■ Problem requirements:
Scan the entries for "akcji". Every line that holds it is to be copied.

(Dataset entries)
****

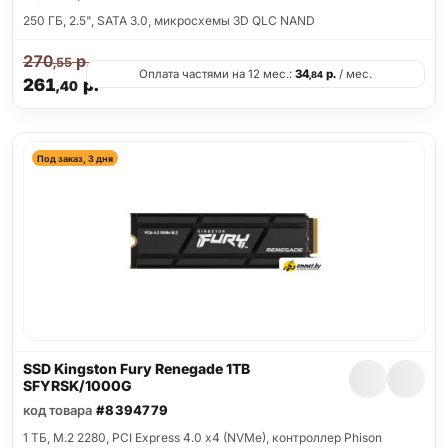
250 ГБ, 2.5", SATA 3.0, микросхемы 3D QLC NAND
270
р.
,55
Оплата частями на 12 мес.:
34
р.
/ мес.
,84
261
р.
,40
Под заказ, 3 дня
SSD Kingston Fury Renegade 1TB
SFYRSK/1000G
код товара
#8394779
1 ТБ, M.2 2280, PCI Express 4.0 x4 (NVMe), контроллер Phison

****

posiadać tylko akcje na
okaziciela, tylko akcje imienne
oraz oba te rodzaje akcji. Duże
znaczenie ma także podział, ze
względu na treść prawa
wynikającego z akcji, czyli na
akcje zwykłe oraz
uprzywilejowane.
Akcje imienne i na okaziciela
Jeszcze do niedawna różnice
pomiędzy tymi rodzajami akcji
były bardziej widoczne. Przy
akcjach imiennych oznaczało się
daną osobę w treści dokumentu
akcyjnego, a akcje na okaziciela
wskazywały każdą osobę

****

■ Answer section:
oraz oba te rodzaje akcji. Duże
wynikającego z akcji, czyli na
pomiędzy tymi rodzajami akcji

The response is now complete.